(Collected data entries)
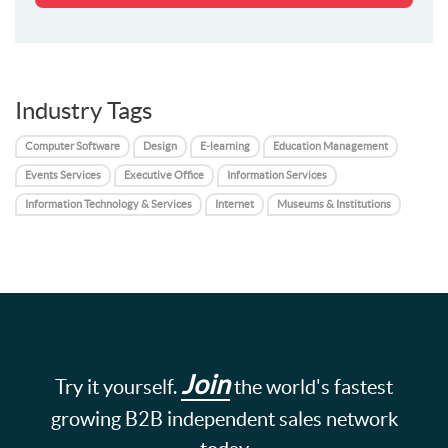
Industry Tags
Computer Software
Design
E-learning
Education Management
Events Services
Executive Office
Information Services
Information Technology & Services
Internet
Museums & Institutions
Join
Try it yourself.
the world's fastest
growing B2B independent sales network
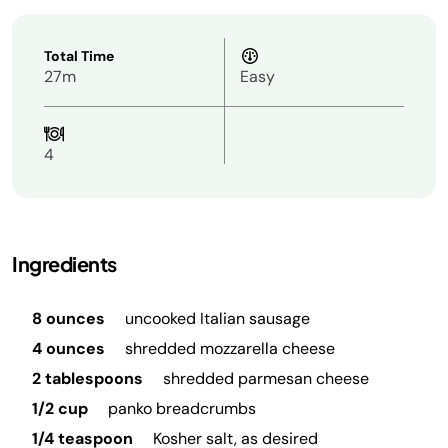
Total Time
27m
Easy
4
Ingredients
8 ounces
uncooked Italian sausage
4 ounces
shredded mozzarella cheese
2 tablespoons
shredded parmesan cheese
1/2 cup
panko breadcrumbs
1/4 teaspoon
Kosher salt, as desired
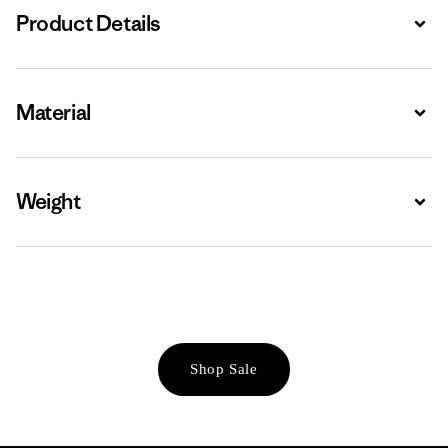
Product Details
Expa
Material
Expa
Weight
Expa
Shop Sale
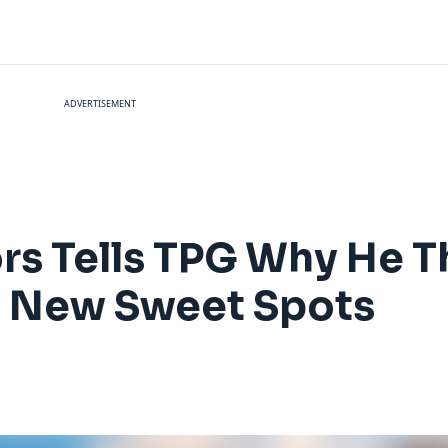
ADVERTISEMENT
rs Tells TPG Why He T
e New Sweet Spots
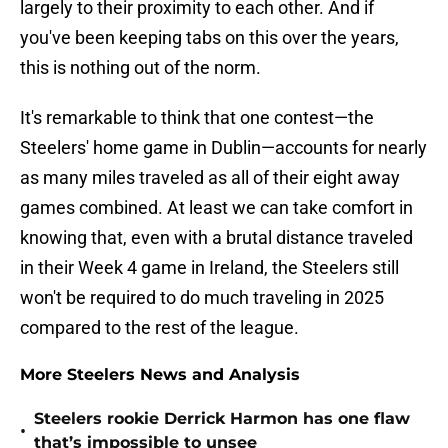
largely to their proximity to each other. And if
you've been keeping tabs on this over the years,
this is nothing out of the norm.
It's remarkable to think that one contest—the
Steelers' home game in Dublin—accounts for nearly
as many miles traveled as all of their eight away
games combined. At least we can take comfort in
knowing that, even with a brutal distance traveled
in their Week 4 game in Ireland, the Steelers still
won't be required to do much traveling in 2025
compared to the rest of the league.
More Steelers News and Analysis
Steelers rookie Derrick Harmon has one flaw
•
that’s impossible to unsee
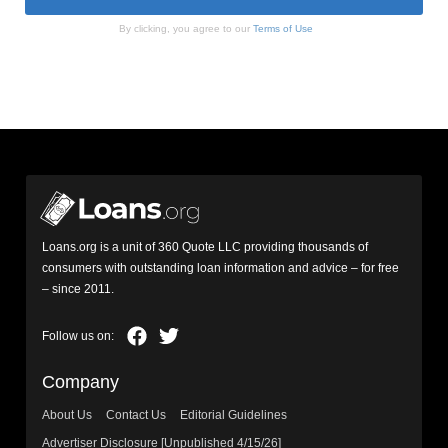
By clicking, you agree to our
Terms of Use
Loans.org is a unit of 360 Quote LLC providing thousands of
consumers with outstanding loan information and advice – for free
– since 2011.
Company
About Us
Contact Us
Editorial Guidelines
Advertiser Disclosure [Unpublished 4/15/26]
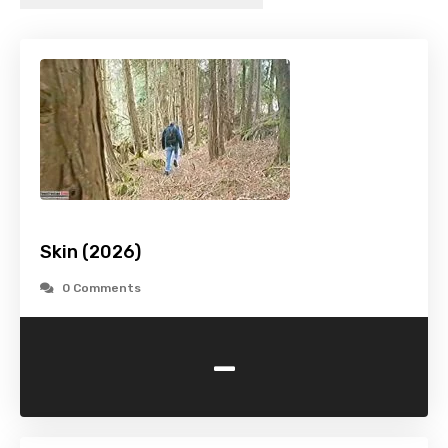
Skin (2026)
0 Comments
-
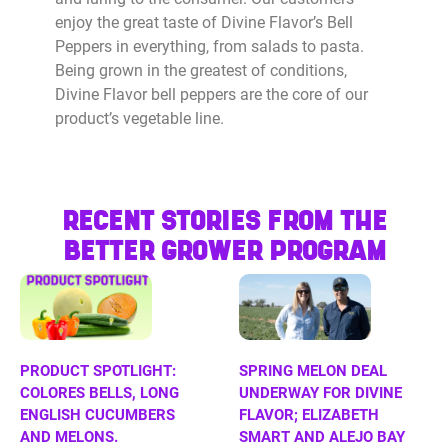
enjoy the great taste of Divine Flavor’s Bell
Peppers in everything, from salads to pasta.
Being grown in the greatest of conditions,
Divine Flavor bell peppers are the core of our
product’s vegetable line.
RECENT STORIES FROM THE
BETTER GROWER PROGRAM
PRODUCT SPOTLIGHT:
SPRING MELON DEAL
COLORES BELLS, LONG
UNDERWAY FOR DIVINE
ENGLISH CUCUMBERS
FLAVOR; ELIZABETH
AND MELONS.
SMART AND ALEJO BAY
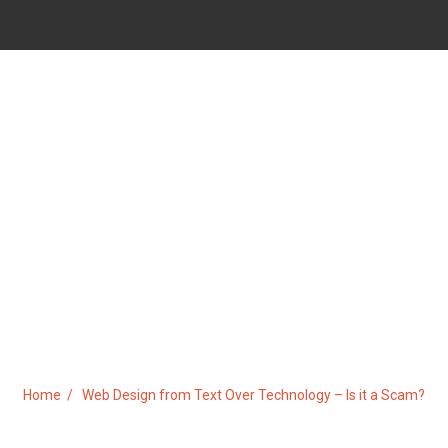
OM TEXT OVER TECHNOLOGY –
Home
Web Design from Text Over Technology – Is it a Scam?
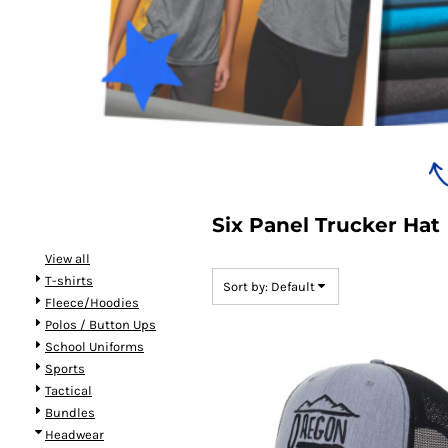
Bundles
Six Panel Trucker Hat
View all
T-shirts
Sort by: Default
Fleece/Hoodies
Polos / Button Ups
School Uniforms
Sports
Tactical
Bundles
Headwear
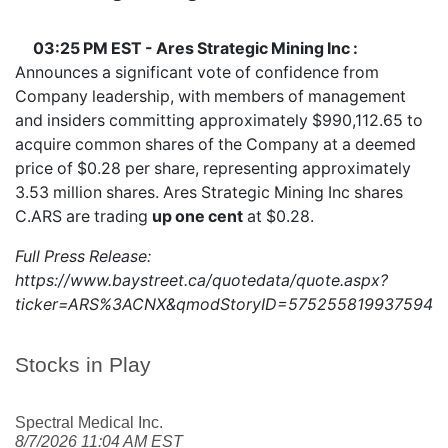
03:25 PM EST - Ares Strategic Mining Inc :
Announces a significant vote of confidence from
Company leadership, with members of management
and insiders committing approximately $990,112.65 to
acquire common shares of the Company at a deemed
price of $0.28 per share, representing approximately
3.53 million shares. Ares Strategic Mining Inc shares
C.ARS
are trading
up one cent
at $0.28.
Full Press Release:
https://www.baystreet.ca/quotedata/quote.aspx?
ticker=ARS%3ACNX&qmodStoryID=5752558199375949
Stocks in Play
Spectral Medical Inc.
8/7/2026 11:04 AM EST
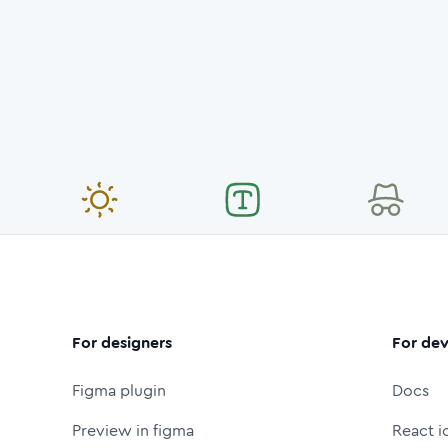
For designers
For dev
Figma plugin
Docs
Preview in figma
React i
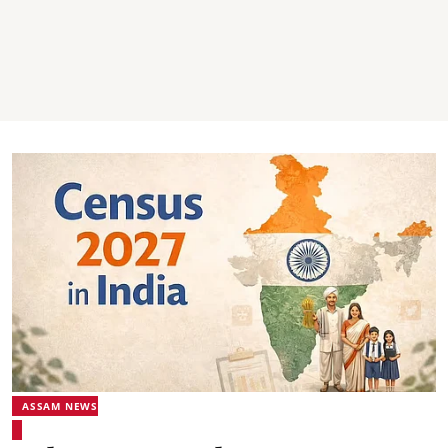
ASSAM NEWS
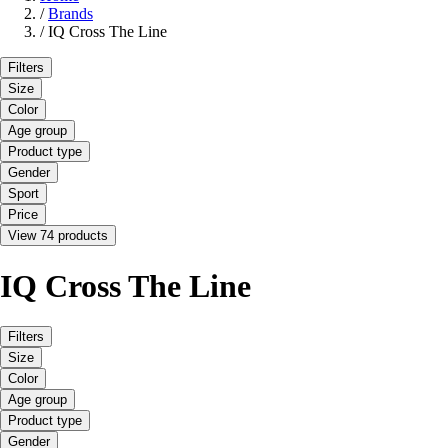
/
Brands
/
IQ Cross The Line
Filters
Size
Color
Age group
Product type
Gender
Sport
Price
View 74 products
IQ Cross The Line
Filters
Size
Color
Age group
Product type
Gender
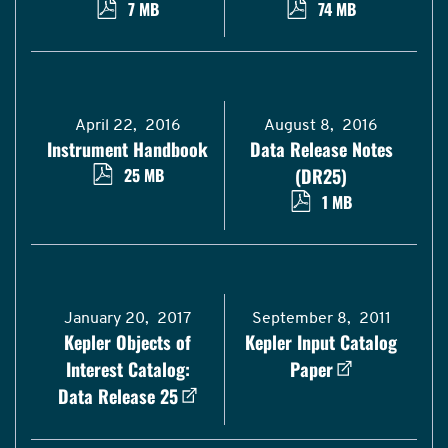
7 MB
74 MB
April 22, 2016
August 8, 2016
Instrument Handbook
Data Release Notes
25 MB
(DR25)
1 MB
January 20, 2017
September 8, 2011
Kepler Objects of
Kepler Input Catalog
Interest Catalog:
Paper
Data Release 25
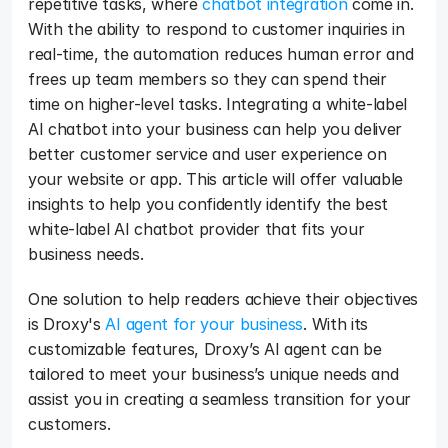
repetitive tasks, where 
chatbot integration
 come in. 
With the ability to respond to customer inquiries in 
real-time, the automation reduces human error and 
frees up team members so they can spend their 
time on higher-level tasks. Integrating a white-label 
AI chatbot into your business can help you deliver 
better customer service and user experience on 
your website or app. This article will offer valuable 
insights to help you confidently identify the best 
white-label AI chatbot provider that fits your 
business needs. 
One solution to help readers achieve their objectives 
is Droxy's 
AI agent for your business
. With its 
customizable features, Droxy’s AI agent can be 
tailored to meet your business’s unique needs and 
assist you in creating a seamless transition for your 
customers.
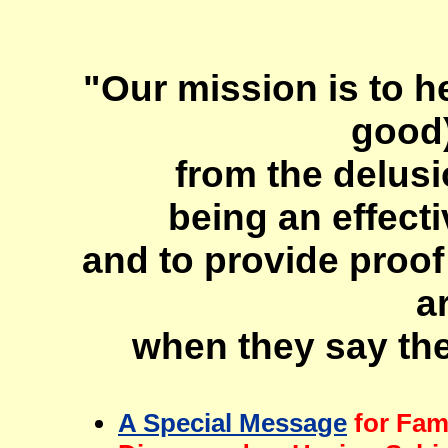
"Our mission is to he
good)
from the delusi
being an effecti
and to provide proof
a
when they say the
A Special Message
for Fam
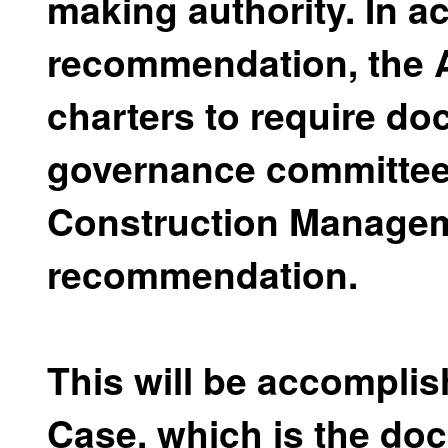
making authority. In 
recommendation, the Au
charters to require d
governance committee 
Construction Managem
recommendation.
This will be accompli
Case, which is the do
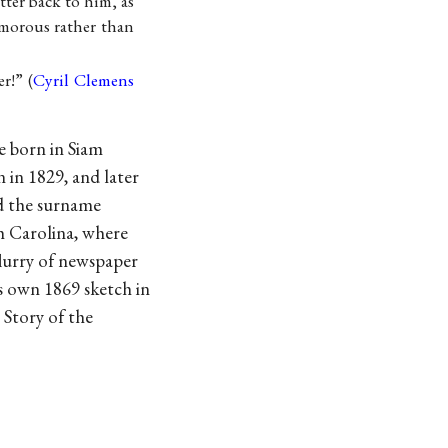
tter back to him, as
morous rather than
r!” (
Cyril Clemens
e born in Siam
n in 1829, and later
d the surname
h Carolina, where
flurry of newspaper
is own 1869 sketch in
Story of the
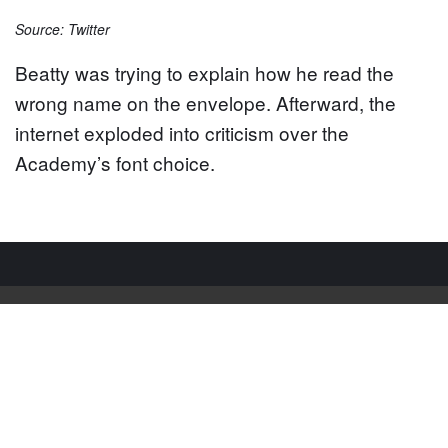
Source: Twitter
Beatty was trying to explain how he read the
wrong name on the envelope. Afterward, the
internet exploded into criticism over the
Academy’s font choice.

— WHAT TO PRODUCE —
Go through the data above and print exactly the lines from its first line through the line holding "product’s vegetable line.", both included, leaving pictures aside.

— WRITTEN ANSWER —
Industry Tags
Computer Software
Design
E-learning
Education Management
Events Services
Executive Office
Information Services
Information Technology & Services
Internet
Museums & Institutions
Join
Try it yourself.
the world's fastest
growing B2B independent sales network
Total Time
27m
Easy
4
Ingredients
8 ounces
uncooked Italian sausage
4 ounces
shredded mozzarella cheese
2 tablespoons
shredded parmesan cheese
1/2 cup
panko breadcrumbs
1/4 teaspoon
Kosher salt, as desired
Product Details
Expa
Material
Expa
Weight
Expa
Shop Sale
ADVERTISEMENT
rs Tells TPG Why He T
e New Sweet Spots
largely to their proximity to each other. And if
you've been keeping tabs on this over the years,
this is nothing out of the norm.
It's remarkable to think that one contest—the
Steelers' home game in Dublin—accounts for nearly
as many miles traveled as all of their eight away
games combined. At least we can take comfort in
knowing that, even with a brutal distance traveled
in their Week 4 game in Ireland, the Steelers still
won't be required to do much traveling in 2025
compared to the rest of the league.
More Steelers News and Analysis
Steelers rookie Derrick Harmon has one flaw
•
that’s impossible to unsee
By clicking, you agree to our
Terms of Use
Loans.org is a unit of 360 Quote LLC providing thousands of
consumers with outstanding loan information and advice – for free
– since 2011.
Company
About Us
Contact Us
Editorial Guidelines
Advertiser Disclosure [Unpublished 4/15/26]
Skin (2026)
0 Comments
-
enjoy the great taste of Divine Flavor’s Bell
Peppers in everything, from salads to pasta.
Being grown in the greatest of conditions,
Divine Flavor bell peppers are the core of our
product’s vegetable line.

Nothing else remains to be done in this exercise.